The story of his experience is chilling and should cause every citizen of the United States to pause and consider whether it is ok for the United States to derive some degree of temporary security on the backs and lives of relatively poor members of the Pakistani society, or of those in Yemen, or Somalia. In areas of the world already destabilized by violence and terror does it advance the cause of freedom to ratchet up the violence and greatly reduce the stability. As Christians are we not to imagine a world tomorrow that is better than the one we have today and then are we called to work for that world?
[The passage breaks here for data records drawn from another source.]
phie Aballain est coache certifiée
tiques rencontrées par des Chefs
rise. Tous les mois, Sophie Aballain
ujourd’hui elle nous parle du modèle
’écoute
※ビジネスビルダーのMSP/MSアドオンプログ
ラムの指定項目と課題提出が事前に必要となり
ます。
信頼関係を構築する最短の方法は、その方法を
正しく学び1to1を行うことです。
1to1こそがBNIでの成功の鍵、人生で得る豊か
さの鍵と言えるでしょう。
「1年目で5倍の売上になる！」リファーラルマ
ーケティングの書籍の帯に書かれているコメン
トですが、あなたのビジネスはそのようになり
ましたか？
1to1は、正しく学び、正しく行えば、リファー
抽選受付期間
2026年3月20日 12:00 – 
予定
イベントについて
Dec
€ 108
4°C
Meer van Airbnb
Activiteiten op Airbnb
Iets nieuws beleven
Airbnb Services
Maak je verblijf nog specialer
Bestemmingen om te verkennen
Unmanned Aerial Vehicles were used by the previous administration but their use has greatly expanded over the course of the current administration and while the administration has been reticent to release numbers of civilian versus combatants killed in drone strikes, independent studies have suggested that the loss of noncombatant life due to the use of unmanned aerial vehicles to be moving towards, if not already crested 1,000, many of those, children. In addition, the use of these weapons of war creates terror and de-stability among civilian populations in areas of the world already wracked with poverty and struggle. It is harmful to those who pilot these unmanned aerial vehicles who struggle with the devastation they wrought from half a world away never knowing the full extent of the damage done. We need to find another way to work towards peace and justice as the followers of Jesus.
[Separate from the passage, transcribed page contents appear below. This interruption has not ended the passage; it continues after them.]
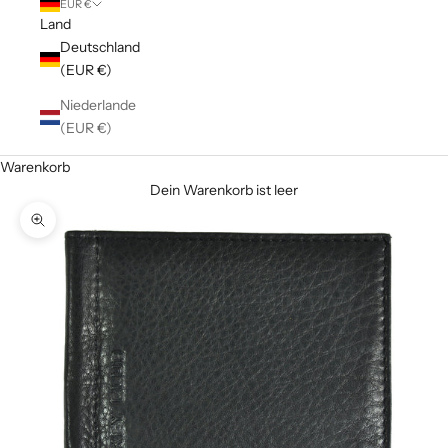
EUR €
Land
Deutschland
(EUR €)
Niederlande
(EUR €)
Warenkorb
Dein Warenkorb ist leer
Bild vergrößern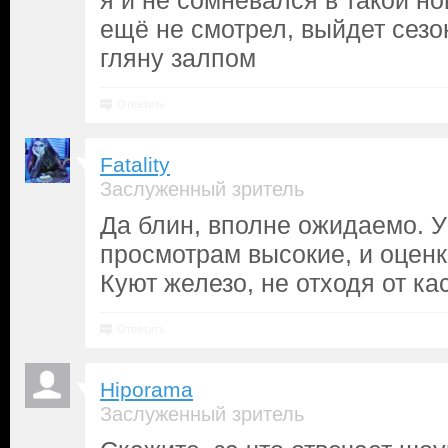
я и не сомневался в такой но
ещё не смотрел, выйдет сезо
гляну залпом
Ответить
Fatality
Заслуженный зритель
Да блин, вполне ожидаемо. У 
просмотрам высокие, и оценк
Куют железо, не отходя от ка
Ответить
Hiporama
Заслуженный зритель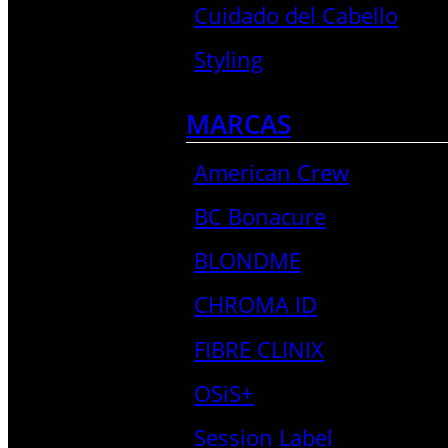
Cuidado del Cabello
Styling
MARCAS
American Crew
BC Bonacure
BLONDME
CHROMA ID
FIBRE CLINIX
OSiS+
Session Label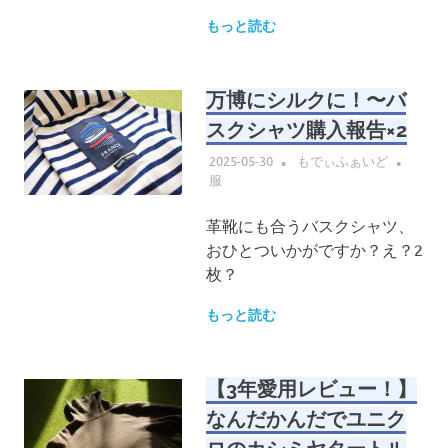
もっと読む
万博にシルクに！〜バ
スクシャツ購入報告×2
2025-05-30
もでぃふぁいど
服
革靴にも合うバスクシャツ、
おひとついかがですか？え？2
枚？
もっと読む
【3年愛用レビュー！】
なんだかんだでユニク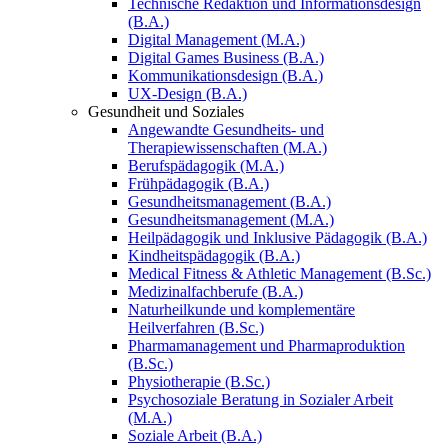
Technische Redaktion und Informationsdesign
(B.A.)
Digital Management (M.A.)
Digital Games Business (B.A.)
Kommunikationsdesign (B.A.)
UX-Design (B.A.)
Gesundheit und Soziales
Angewandte Gesundheits- und
Therapiewissenschaften (M.A.)
Berufspädagogik (M.A.)
Frühpädagogik (B.A.)
Gesundheitsmanagement (B.A.)
Gesundheitsmanagement (M.A.)
Heilpädagogik und Inklusive Pädagogik (B.A.)
Kindheitspädagogik (B.A.)
Medical Fitness & Athletic Management (B.Sc.)
Medizinalfachberufe (B.A.)
Naturheilkunde und komplementäre
Heilverfahren (B.Sc.)
Pharmamanagement und Pharmaproduktion
(B.Sc.)
Physiotherapie (B.Sc.)
Psychosoziale Beratung in Sozialer Arbeit
(M.A.)
Soziale Arbeit (B.A.)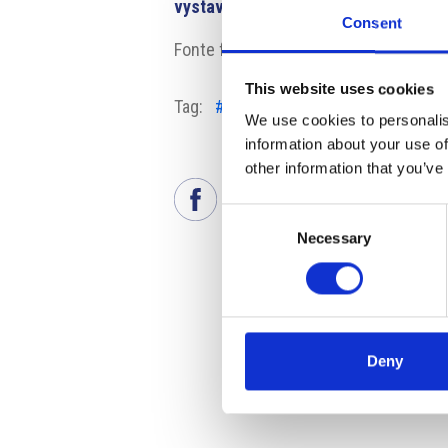
vystavbu-podle-te-by-pro-developer
Consent
Fonte fotografia: mmr.cz
This website uses cookies
Tag:
#costruzioni
#parcheggio
We use cookies to personalis
information about your use of
other information that you’ve
Consent
Necessary
Selection
Deny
The session of United Presbyterian Church of Amsterdam, NY overtures the General Assembly of the Presbyterian Church (USA) to both call for a halt to the use of unmanned aerial vehicles as weapons of war as well as instruments of surveillance aimed at impeding the migratory movement of peoples across borders, by the United States. We request that the denomination, through their various offices work with the United Nations to end the use of UAVs in all cases excepting where warfare might be thwarted through surveillance as well as lobby the leaders of this country to end the use of UAVs for all military and surveillance by all military, paramilitary, and private contracted workers. In addition, we request that the denomination, through its various offices of social witness, develop electronic resources targeted at assisting those faith communities that wish to engage in nonviolent protest against the production and use of drones. Together, as the church of Jesus Christ, we must again ask ourselves, “What does the Lord require of us, but to seek justice, love kindness, and to walk humbly with God.” Thank you.